LARNE Museum is set to dispose of dozens of old newspapers, maps and books in its collection unless a new home can be found for them.
Staff at the museum have set about cataloguing and organising over 16,000 items in a bid to ensure that only relevant objects are held in the archives.
And Larne Council has now granted them permission to dispose of a number of items, including issues of the Larne Reporter newspaper dating back to 1883. The copies of the now-defunct paper have been described as being “badly covered in black mould and illegible”, with the potential to damage the rest of the collection. Copies of the Larne Reporter, which was published from 1865-1904, are available on microfilm in Larne Library.
Old issues of the Larne Times and Weekly Telegraph from 1894 and 1904, as well as a copy of the Larne Times from 1945, will also be disposed of as they are “in very poor condition, badly torn and disintegrating”. The Larne Times and Weekly Telegraph (1893-1936) is also available on microfilm, and the museum holds bound copies of the Larne Times.
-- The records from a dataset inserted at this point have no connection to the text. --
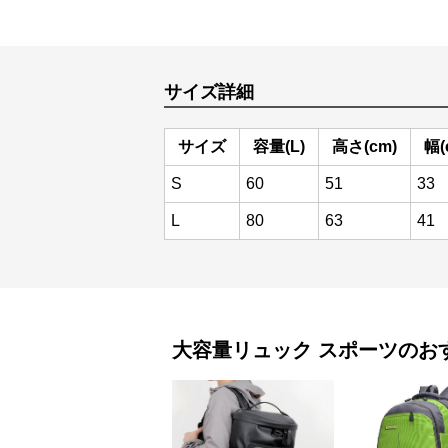
サイズ詳細
サイズ
容量(L)
高さ(cm)
幅(
S
60
51
33
L
80
63
41
大容量リュック
スポーツ
のお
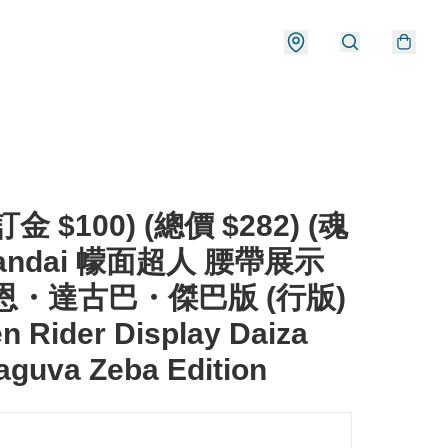
金 $100) (總價 $282) (魂
Bandai 幪面超人 腰帶展示
恩・達古巴・傑巴版 (行版)
 Rider Display Daiza
guva Zeba Edition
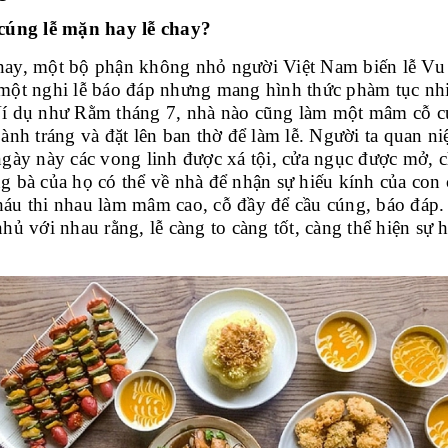
cúng lễ mặn hay lễ chay?
ay, một bộ phận không nhỏ người Việt Nam biến lễ Vu
một nghi lễ báo đáp nhưng mang hình thức phàm tục nh
í dụ như Rằm tháng 7, nhà nào cũng làm một mâm cỗ 
oành tráng và đặt lên ban thờ để làm lễ. Người ta quan n
ngày này các vong linh được xá tội, cửa ngục được mở, 
g bà của họ có thể về nhà để nhận sự hiếu kính của con 
áu thi nhau làm mâm cao, cỗ đầy để cầu cúng, báo đáp.
nhủ với nhau rằng, lễ càng to càng tốt, càng thể hiện sự 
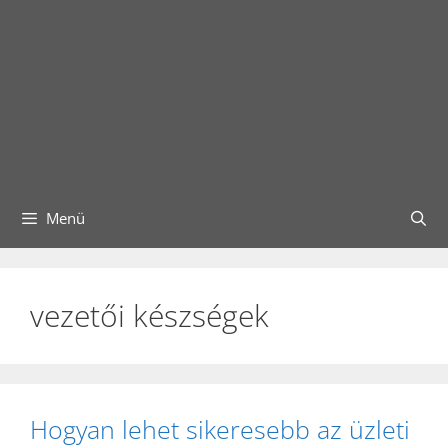
Menü
vezetői készségek
Hogyan lehet sikeresebb az üzleti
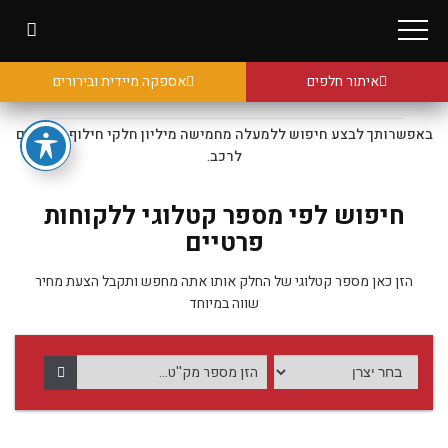
איתור חלפים
אספקה מיידית ובירורים
באפשרותך לבצע חיפוש ללמעלה מחמישה מיליון חלקי חילוף מקוריים
לרכב.
חיפוש לפי מספר קטלוגי ללקוחות
פרטיים
הזן כאן מספר קטלוגי של החלק אותו אתה מחפש ותקבל הצעת מחיר
שווה במיוחד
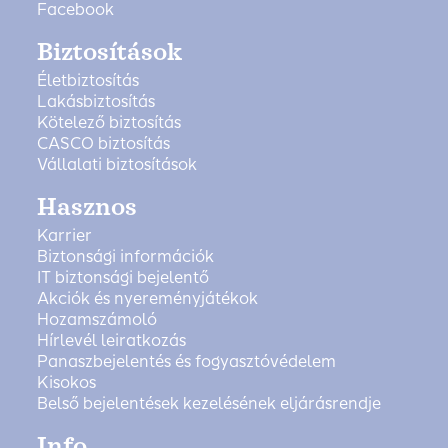
Facebook
Biztosítások
Életbiztosítás
Lakásbiztosítás
Kötelező biztosítás
CASCO biztosítás
Vállalati biztosítások
Hasznos
Karrier
Biztonsági információk
IT biztonsági bejelentő
Akciók és nyereményjátékok
Hozamszámoló
Hírlevél leiratkozás
Panaszbejelentés és fogyasztóvédelem
Kisokos
Belső bejelentések kezelésének eljárásrendje
Info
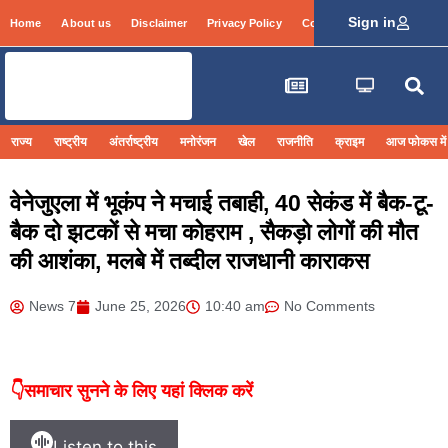
Sign in
Home
About us
Disclaimer
Privacy Policy
Contact Info
Login
राज्य
राष्ट्रीय
अंतर्राष्ट्रीय
मनोरंजन
खेल
राजनीति
क्राइम
आज फोकस में
वेनेजुएला में भूकंप ने मचाई तबाही, 40 सेकंड में बैक-टू-
बैक दो झटकों से मचा कोहराम , सैकड़ो लोगों की मौत
की आशंका, मलबे में तब्दील राजधानी काराकस
News 7
June 25, 2026
10:40 am
No Comments
👇समाचार सुनने के लिए यहां क्लिक करें
Listen to this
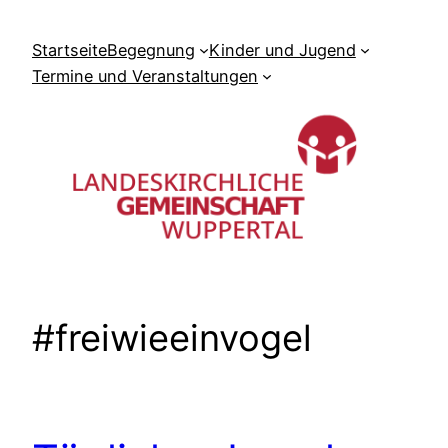
Zum
Inhalt
Startseite
Begegnung
Kinder und Jugend
springen
Termine und Veranstaltungen
#freiwieeinvogel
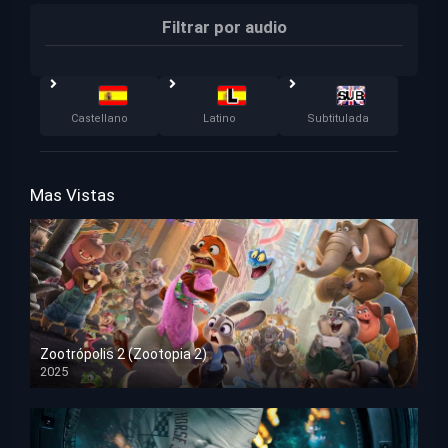
Filtrar por audio
Castellano
Latino
Subtitulada
Mas Vistas
Zootrópolis 2 (Zootopia 2)
2025
HD 1080p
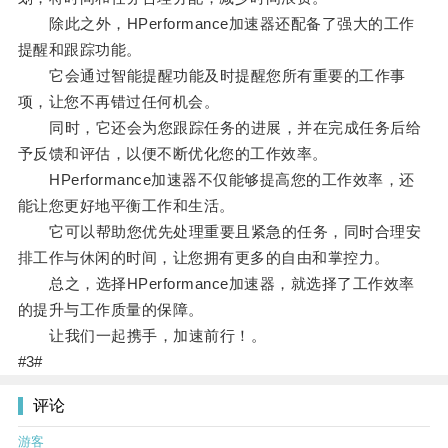
除此之外，HPerformance加速器还配备了强大的工作
提醒和跟踪功能。
它会通过智能提醒功能及时提醒您所有重要的工作事
项，让您不再错过任何机会。
同时，它还会为您跟踪任务的进展，并在完成任务后给
予反馈和评估，以便不断优化您的工作效率。
HPerformance加速器不仅能够提高您的工作效率，还
能让您更好地平衡工作和生活。
它可以帮助您优先处理重要且紧急的任务，同时合理安
排工作与休闲的时间，让您拥有更多的自由和掌控力。
总之，选择HPerformance加速器，就选择了工作效率
的提升与工作质量的保障。
让我们一起携手，加速前行！。
#3#
评论
游客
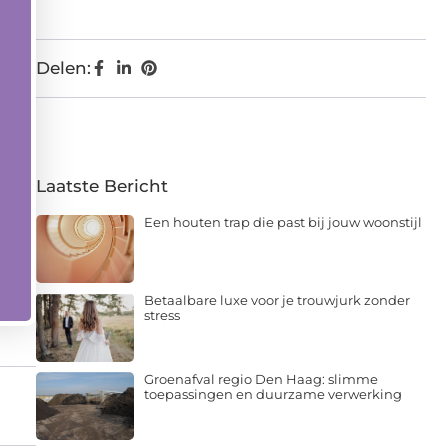
Delen:
Laatste Bericht
Een houten trap die past bij jouw woonstijl
Betaalbare luxe voor je trouwjurk zonder
stress
Groenafval regio Den Haag: slimme
toepassingen en duurzame verwerking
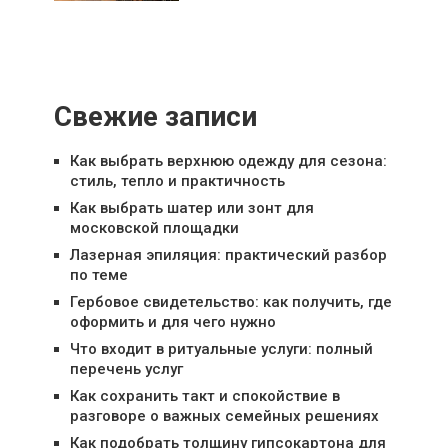
Свежие записи
Как выбрать верхнюю одежду для сезона:
стиль, тепло и практичность
Как выбрать шатер или зонт для
московской площадки
Лазерная эпиляция: практический разбор
по теме
Гербовое свидетельство: как получить, где
оформить и для чего нужно
Что входит в ритуальные услуги: полный
перечень услуг
Как сохранить такт и спокойствие в
разговоре о важных семейных решениях
Как подобрать толщину гипсокартона для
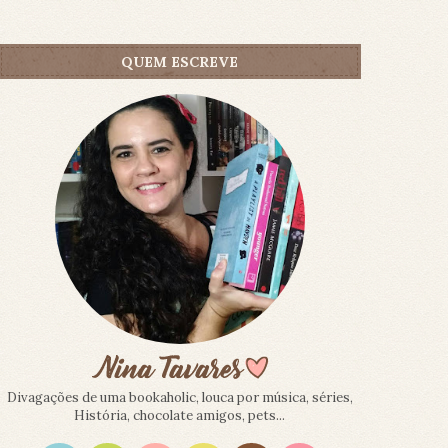
QUEM ESCREVE
Divagações de uma bookaholic, louca por música, séries,
História, chocolate amigos, pets...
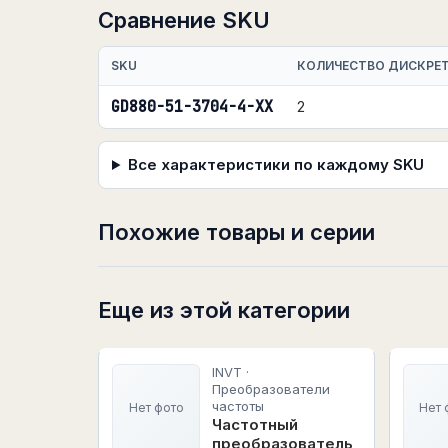
Сравнение SKU
SKU
КОЛИЧЕСТВО ДИСКРЕ
GD880-51-3704-4-XX
2
Все характеристики по каждому SKU
Похожие товары и серии
Еще из этой категории
INVT ·
Преобразователи
частоты
Нет фото
Нет 
Частотный
преобразователь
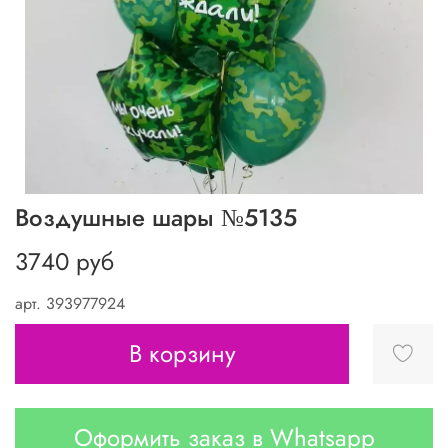
Воздушные шары №5135
3740 руб
арт.
393977924
В корзину
Оформить заказ в Whatsapp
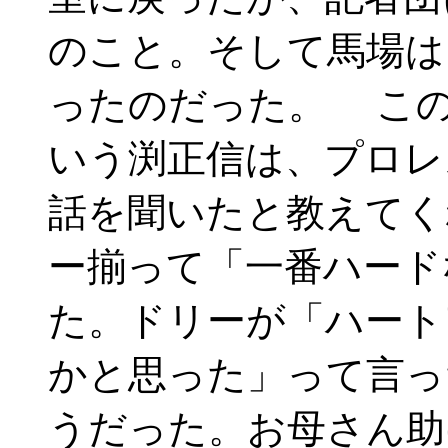
のこと。そして馬場は
ったのだった。 こ
いう渕正信は、プロレ
話を聞いたと教えてく
ー揃って「一番ハード
た。ドリーが「ハート
かと思った」って言っ
うだった。お母さん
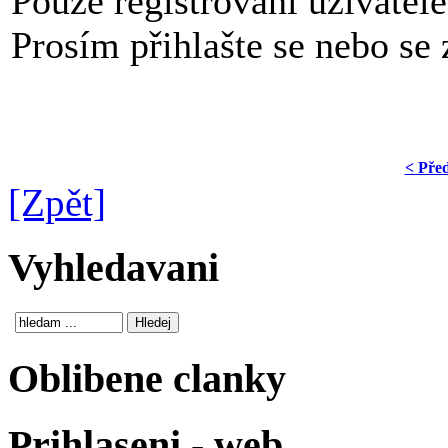
Pouze registrovaní uživatel
Prosím přihlašte se nebo se z
< Pře
[Zpět]
Vyhledavani
Oblibene clanky
Prihlaseni - web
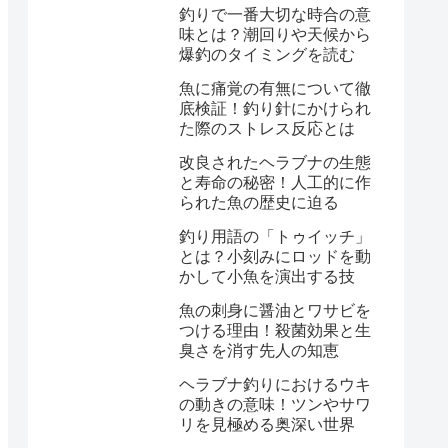
釣りで一番大切な時合の意
味とは？潮回りや天候から
爆釣のタイミングを読む
魚に痛覚の有無について徹
底検証！釣り針にかけられ
た際のストレス反応とは
改良されたヘラブナの生態
と寿命の秘密！人工的に作
られた魚の歴史に迫る
釣り用語の「トゥイッチ」
とは？小刻みにロッドを動
かして小魚を演出する技
魚の刺身に醤油とワサビを
つける理由！殺菌効果と生
臭さを消す先人の知恵
ヘラブナ釣りにおけるウキ
の動きの意味！ツンやサワ
リを見極める奥深い世界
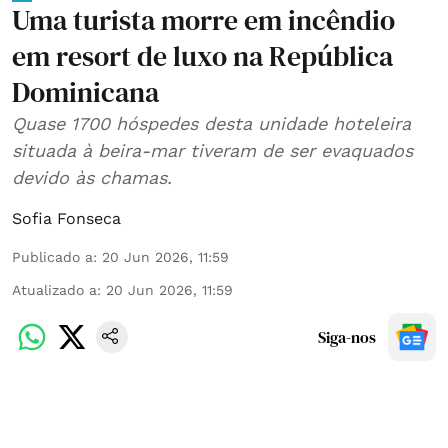
Uma turista morre em incêndio
em resort de luxo na República
Dominicana
Quase 1700 hóspedes desta unidade hoteleira
situada à beira-mar tiveram de ser evaquados
devido às chamas.
Sofia Fonseca
Publicado a
:
20 Jun 2026, 11:59
Atualizado a
:
20 Jun 2026, 11:59
Siga-nos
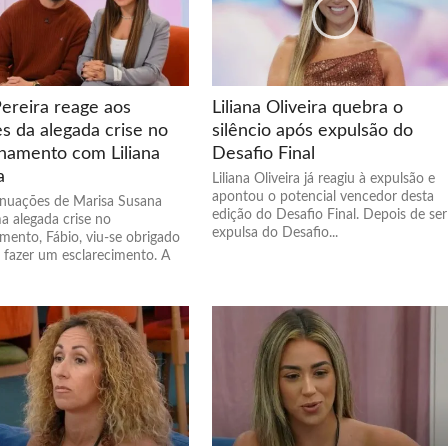
Pereira reage aos
Liliana Oliveira quebra o
s da alegada crise no
silêncio após expulsão do
onamento com Liliana
Desafio Final
a
Liliana Oliveira já reagiu à expulsão e
apontou o potencial vencedor desta
inuações de Marisa Susana
edição do Desafio Final. Depois de ser
a alegada crise no
expulsa do Desafio...
mento, Fábio, viu-se obrigado
e fazer um esclarecimento. A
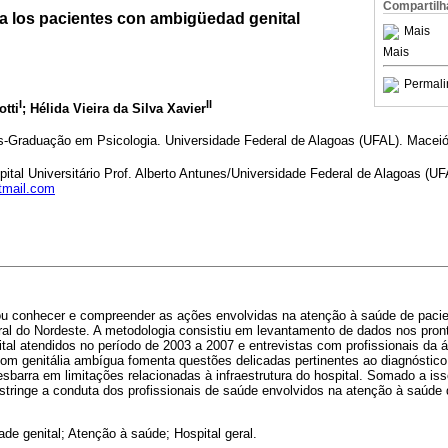
Compartilh
 a los pacientes con ambigüedad genital
Mais
Mais
Permali
I
II
tti
; Hélida Vieira da Silva Xavier
-Graduação em Psicologia. Universidade Federal de Alagoas (UFAL). Maceió.
ital Universitário Prof. Alberto Antunes/Universidade Federal de Alagoas (U
tmail.com
ou conhecer e compreender as ações envolvidas na atenção à saúde de paci
al do Nordeste. A metodologia consistiu em levantamento de dados nos prontu
tal atendidos no período de 2003 a 2007 e entrevistas com profissionais da 
com genitália ambígua fomenta questões delicadas pertinentes ao diagnóstico
esbarra em limitações relacionadas à infraestrutura do hospital. Somado a iss
estringe a conduta dos profissionais de saúde envolvidos na atenção à saúde
de genital; Atenção à saúde; Hospital geral.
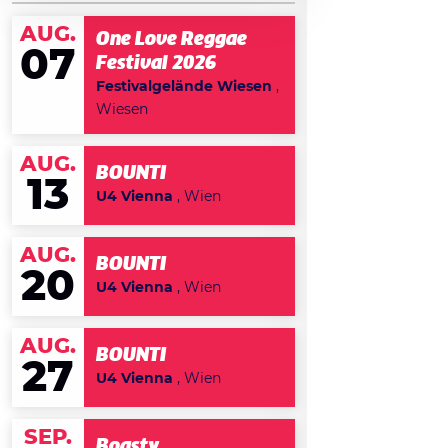
AUG.
One Love Reggae
07
Festival 2026
Festivalgelände Wiesen
,
Wiesen
AUG.
BOUNTI
13
U4 Vienna
, Wien
AUG.
BOUNTI
20
U4 Vienna
, Wien
AUG.
BOUNTI
27
U4 Vienna
, Wien
SEP.
Boasty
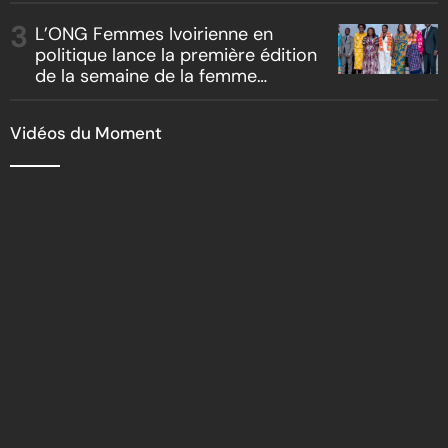
salubrité
L’ONG Femmes Ivoirienne en
politique lance la première édition
de la semaine de la femme
bâtisseuse de la nation
Vidéos du Moment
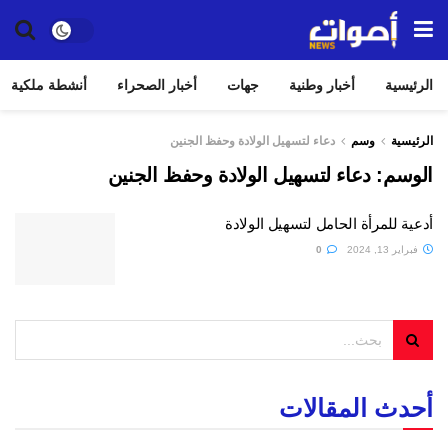
الرئيسية
أخبار وطنية
جهات
أخبار الصحراء
أنشطة ملكية
الرئيسية
وسم
دعاء لتسهيل الولادة وحفظ الجنين
الوسم:
دعاء لتسهيل الولادة وحفظ الجنين
أدعية للمرأة الحامل لتسهيل الولادة
فبراير 13, 2024
0
أحدث المقالات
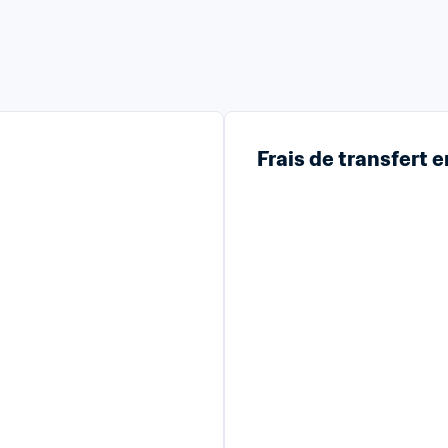
Frais de transfert 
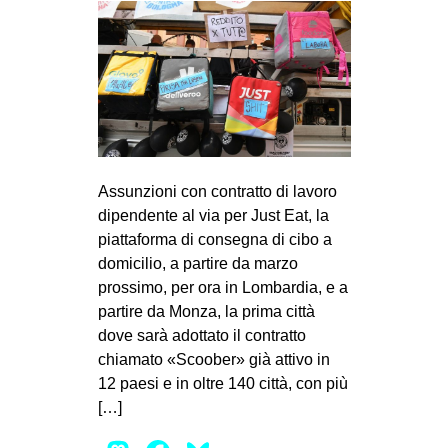
CULTURE
ARTE
CINEMA
MANIFESTI
MUSICA
RECENSIONI
Assunzioni con contratto di lavoro
dipendente al via per Just Eat, la
INTERNAZIONALE
piattaforma di consegna di cibo a
domicilio, a partire da marzo
AFRICA
prossimo, per ora in Lombardia, e a
AMERICHE
partire da Monza, la prima città
ESTREMO ORIENTE
dove sarà adottato il contratto
chiamato «Scoober» già attivo in
EUROPA
12 paesi e in oltre 140 città, con più
MEDIO ORIENTE
[…]
MONDO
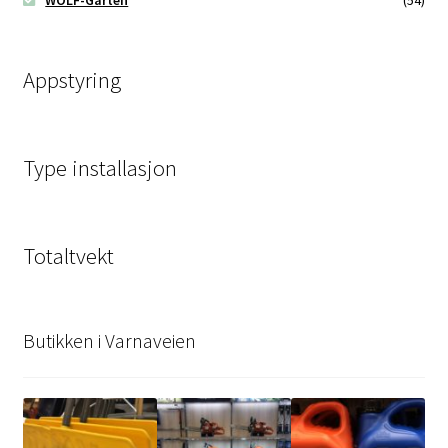
Appstyring
Type installasjon
Totaltvekt
Butikken i Varnaveien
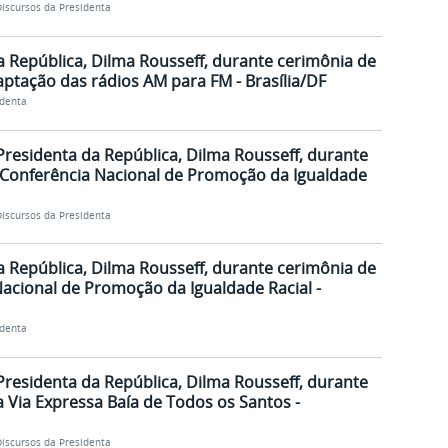
iscursos da Presidenta
a República, Dilma Rousseff, durante cerimônia de
ptação das rádios AM para FM - Brasília/DF
identa
Presidenta da República, Dilma Rousseff, durante
 Conferência Nacional de Promoção da Igualdade
iscursos da Presidenta
a República, Dilma Rousseff, durante cerimônia de
Nacional de Promoção da Igualdade Racial -
identa
Presidenta da República, Dilma Rousseff, durante
 Via Expressa Baía de Todos os Santos -
iscursos da Presidenta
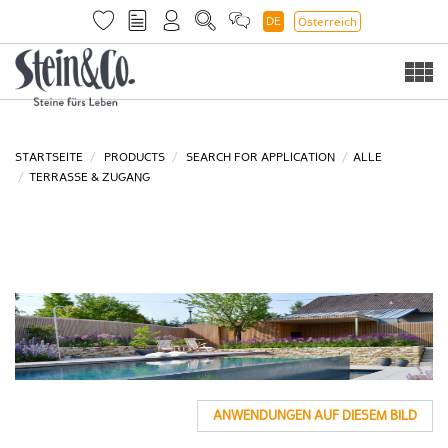
DE
Österreich
Togg
navi
STARTSEITE
PRODUCTS
SEARCH FOR APPLICATION
ALLE
TERRASSE & ZUGANG
ANWENDUNGEN AUF DIESEM BILD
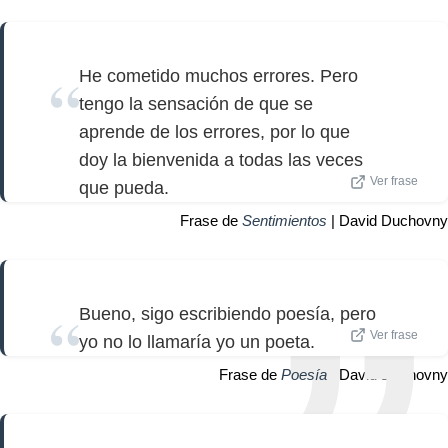
He cometido muchos errores. Pero
tengo la sensación de que se
aprende de los errores, por lo que
doy la bienvenida a todas las veces
Ver frase
que pueda.
Frase de
Sentimientos
| David Duchovny
Bueno, sigo escribiendo poesía, pero
Ver frase
yo no lo llamaría yo un poeta.
Frase de
Poesía
| David Duchovny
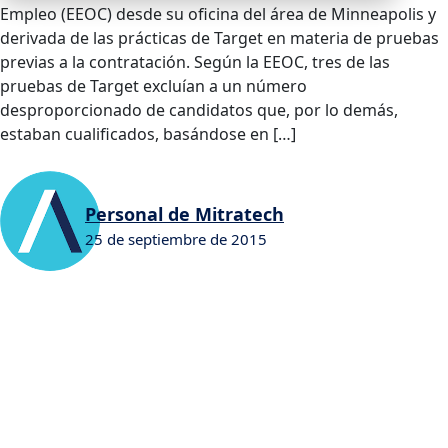
Empleo (EEOC) desde su oficina del área de Minneapolis y
derivada de las prácticas de Target en materia de pruebas
previas a la contratación. Según la EEOC, tres de las
pruebas de Target excluían a un número
desproporcionado de candidatos que, por lo demás,
estaban cualificados, basándose en […]
Personal de Mitratech
25 de septiembre de 2015
0
0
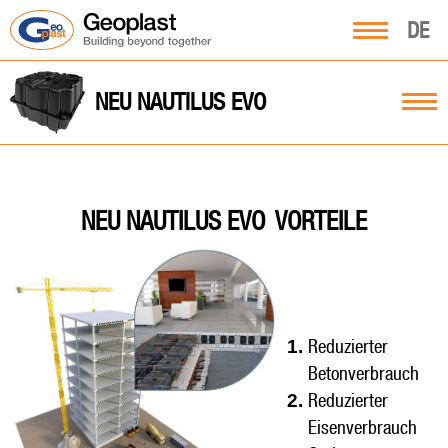
DE
NEU NAUTILUS EVO
VORTEILE
NEU NAUTILUS EVO
Reduzierter
Betonverbrauch
Reduzierter
Eisenverbrauch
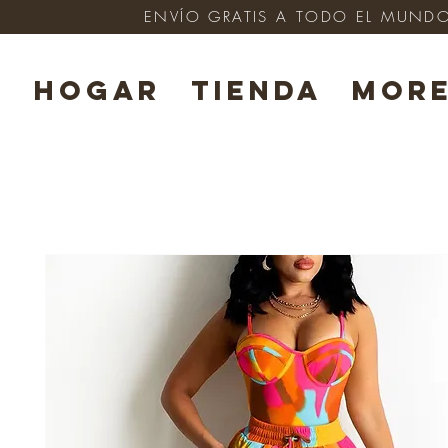
ENVÍO GRATIS A TODO EL MUNDO e
HOGAR
TIENDA
Mor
Several issues of old national newspapers, including the Belfast Telegraph and the Daily Herald, are also listed for disposal. Museum staff said copies of these papers “are all held elsewhere for research purposes, and space in the store can be better attributed to other items”.
Finally, almost 20 maps from around the world are also to be disposed of, with staff stating that the items are “of no obvious use and there is therefore no point storing them”. It was added that these maps would most likely not be of any use to a school of youth group, as the names of countries and cities will have changed since their publication.
Before getting rid of the items, staff will first investigate whether they may be transferred to another museum where they would be more relevant. If this option cannot be done, then items will be put on a general list for any other museum that may be interested in them. Failing that, the items will be disposed of “in an appropriate matter”.
A representative for the museum said: “The museum has a duty of care to all items in its collection, and there are ethical considerations that staff must work around, but we cannot continue to hold items that have no relevance to Larne Museum.”